Function opnd_create_rel_addr 

Source
pub unsafe extern "C" fn opnd_create_rel_addr(
    addr: *mut c_void,
    data_size: opnd_size_t,
) -> opnd_t
Expand description

Returns a memory reference operand that refers to the address \p addr, but will be encoded as a pc-relative address. At emit time, if \p addr is out of reach of the maximum encodable displacement (signed 32-bit for x86) from the next instruction, encoding will fail.
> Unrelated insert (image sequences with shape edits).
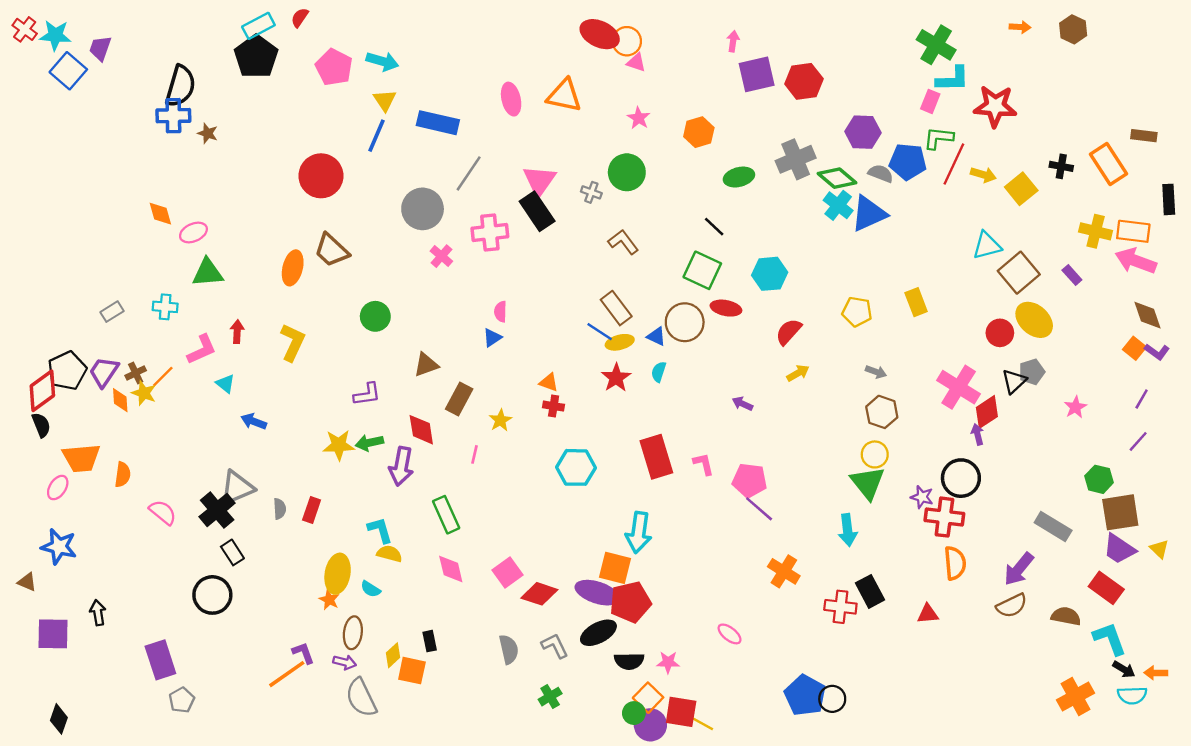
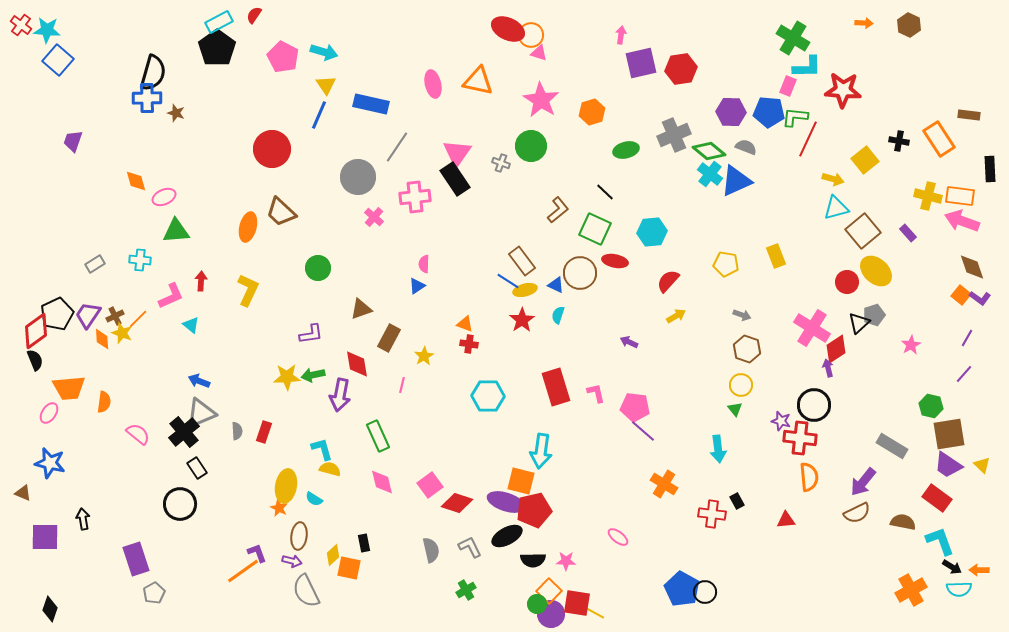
purple trapezoid: (100, 48) -> (73, 141), moved
pink star: (639, 118) -> (541, 100), size x1.8
blue pentagon: (908, 162) -> (769, 112), moved
yellow arrow: (983, 175) -> (833, 179), moved
brown L-shape: (623, 242) -> (558, 210), moved, turned 88
blue arrow: (254, 421) -> (199, 381), moved
green triangle: (868, 483) -> (735, 409), size x0.5
black rectangle: (870, 591) -> (737, 501), size x0.6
DR guarantees that all of its code caches, all client libraries and Extensions (though not copies of system libraries), and all client memory allocated through dr_thread_alloc(), dr_global_alloc(), dr_nonheap_alloc(), or dr_custom_alloc() with #DR_ALLOC_CACHE_REACHABLE, can reach each other with a 32-bit displacement. Thus, any normally-allocated data or any static data or code in a client library is guaranteed to be reachable from code cache code. Memory allocated through system libraries (including malloc, operator new, and HeapAlloc) is not guaranteed to be reachable: only memory directly allocated via DR’s API. The runtime option -reachable_heap can be used to guarantee that all memory is reachable.

On x86, if \p addr is not pc-reachable at encoding time and this operand is used in a load or store to or from the rax (or eax) register, an absolute form will be used (as though opnd_create_abs_addr() had been called).

The operand has data size data_size (must be a OPSZ_ constant).

To represent a 32-bit address (i.e., what an address size prefix indicates), simply zero out the top 32 bits of the address before passing it to this routine.

On ARM, the resulting operand will not contain an explicit PC register, and thus will not return true on queries to whether the operand reads the PC. Explicit use of opnd_is_rel_addr() is required. However, DR does not decode any PC-using instructions into this type of relative address operand: decoding will always produce a regular base + displacement operand.

\note For ARM or 64-bit X86 DR builds only.